PSM Menanti Tekanan Kanjuruhan, Santos Tegaskan Arema Wajib Bayar Utang Untuk Aremania

Arema FC menatap laga kontra PSM Makassar dengan satu tuntutan yang tidak bisa dihindari: menang. Di hadapan Aremania, Marcos Santos ingin timnya membalas dukungan yang terus mengalir, sekaligus mengakhiri tekanan setelah dua kekalahan beruntun di Derby Jawa Timur.

Pertandingan di Stadion Kanjuruhan, Kepanjen, Kabupaten Malang, menjadi lebih dari sekadar perebutan tiga poin. Bagi Arema, duel ini juga menjadi ajang untuk menguji harga diri skuad yang sedang berusaha keluar dari periode sulit.

Tekanan yang harus dijawab

Santos menilai timnya punya tanggung jawab besar untuk merespons kepercayaan suporter dengan hasil positif. Ia melihat laga kandang melawan PSM sebagai kesempatan yang tepat untuk memperbaiki posisi di klasemen dan meredakan tekanan yang sempat membesar.

Pelatih asal Brasil itu juga mengakui bahwa tim memiliki “utang” hasil baik kepada pendukung. Karena itu, kemenangan atas PSM tidak hanya penting untuk angka di papan klasemen, tetapi juga untuk menjawab tuntutan moral dari tribun.

Latihan mulai menunjukkan tanda membaik

Di tengah situasi yang menekan, Santos melihat perkembangan dalam sesi latihan Arema sepanjang pekan ini. Ia menilai para pemain mulai lebih fokus, lebih bugar, dan mendapat waktu istirahat yang cukup setelah melewati masa sulit.

Menurut Santos, persiapan kali ini terasa lebih baik dibanding dua pertandingan sebelumnya. Respons pemain di latihan memberi sinyal bahwa mental tim perlahan mulai pulih, sesuatu yang sangat dibutuhkan sebelum menghadapi PSM.

Mental pemain jadi sorotan utama

Bagi Santos, persoalan terbesar menjelang laga ini bukan hanya aspek taktik, melainkan mental bertanding. Ia menilai dukungan suporter pada pertandingan sebelumnya membantu tim mengembalikan rasa percaya diri yang sempat goyah.

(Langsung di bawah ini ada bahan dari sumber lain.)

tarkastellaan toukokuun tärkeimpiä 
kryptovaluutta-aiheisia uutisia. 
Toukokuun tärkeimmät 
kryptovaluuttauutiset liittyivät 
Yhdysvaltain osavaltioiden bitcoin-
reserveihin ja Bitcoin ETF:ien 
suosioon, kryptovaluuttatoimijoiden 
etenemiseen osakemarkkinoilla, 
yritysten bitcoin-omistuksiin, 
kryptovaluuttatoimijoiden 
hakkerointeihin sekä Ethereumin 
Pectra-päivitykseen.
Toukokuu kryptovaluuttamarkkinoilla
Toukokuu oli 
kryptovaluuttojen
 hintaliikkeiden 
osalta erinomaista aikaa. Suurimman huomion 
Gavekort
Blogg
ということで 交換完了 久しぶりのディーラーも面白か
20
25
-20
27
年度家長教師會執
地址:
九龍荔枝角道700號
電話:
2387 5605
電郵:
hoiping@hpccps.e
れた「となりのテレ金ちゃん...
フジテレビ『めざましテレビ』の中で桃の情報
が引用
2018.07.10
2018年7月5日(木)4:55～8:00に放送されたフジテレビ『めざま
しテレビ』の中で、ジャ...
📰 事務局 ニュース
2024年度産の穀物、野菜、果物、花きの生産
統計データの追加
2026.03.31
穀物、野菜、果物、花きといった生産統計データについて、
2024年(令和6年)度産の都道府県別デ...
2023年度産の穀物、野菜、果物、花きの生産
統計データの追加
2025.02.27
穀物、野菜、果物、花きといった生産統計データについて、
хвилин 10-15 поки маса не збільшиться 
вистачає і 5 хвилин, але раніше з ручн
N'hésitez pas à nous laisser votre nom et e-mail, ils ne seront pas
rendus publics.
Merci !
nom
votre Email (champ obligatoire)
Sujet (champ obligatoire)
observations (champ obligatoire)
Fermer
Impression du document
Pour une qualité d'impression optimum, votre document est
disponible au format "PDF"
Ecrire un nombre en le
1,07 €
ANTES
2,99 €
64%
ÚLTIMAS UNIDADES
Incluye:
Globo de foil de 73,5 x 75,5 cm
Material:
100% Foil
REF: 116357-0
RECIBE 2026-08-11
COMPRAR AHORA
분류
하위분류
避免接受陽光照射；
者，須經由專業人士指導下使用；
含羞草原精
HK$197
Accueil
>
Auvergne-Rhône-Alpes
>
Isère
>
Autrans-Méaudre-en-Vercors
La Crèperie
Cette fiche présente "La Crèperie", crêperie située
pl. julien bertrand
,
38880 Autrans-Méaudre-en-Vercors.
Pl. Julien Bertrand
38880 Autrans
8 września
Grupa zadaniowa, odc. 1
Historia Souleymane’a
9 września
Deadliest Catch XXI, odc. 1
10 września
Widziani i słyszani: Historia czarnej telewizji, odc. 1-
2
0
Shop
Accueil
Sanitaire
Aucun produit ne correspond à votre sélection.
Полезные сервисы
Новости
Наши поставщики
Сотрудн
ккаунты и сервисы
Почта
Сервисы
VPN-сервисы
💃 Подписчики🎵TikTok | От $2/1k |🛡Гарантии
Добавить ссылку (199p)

“Mental pemain sudah didukung suporter kemarin yang datang. Kita harus kerja keras, mental harus kembali. Harus siap menang,” kata Santos. Pernyataan itu menegaskan bahwa Arema datang ke laga ini dengan misi yang sangat jelas.

Masalah musim ini belum selesai

Sepanjang musim berjalan, Arema masih bergulat dengan kendala yang memengaruhi konsistensi permainan. Badai cedera menjadi salah satu masalah terbesar karena mengganggu stabilitas skuad sejak awal kompetisi.

Dampaknya bahkan terasa di lini belakang ketika stok pemain sempat menipis. Selain persoalan fisik, Arema juga harus menanggung pukulan emosional setelah meninggalnya Coach Kuncoro.

Masih ada peluang untuk menutup kompetisi dengan baik

Meski situasinya tidak ideal, Santos tetap melihat celah bagi Arema untuk mengakhiri kompetisi dengan hasil yang lebih baik. Ia menilai tim masih punya kapasitas untuk bangkit selama mampu menjaga fokus dan keberanian saat bertanding.

Target Santos pun tidak dibuat abu-abu. Ia ingin Arema mengamankan sembilan poin dari tiga pertandingan tersisa agar peluang naik ke papan atas tetap terbuka.

Dengan kondisi itu, laga kandang melawan PSM berubah menjadi ujian penting bagi Arema. Hasil pertandingan ini akan menunjukkan apakah tekanan besar yang datang dari luar bisa diubah menjadi dorongan untuk bangkit di depan Aremania.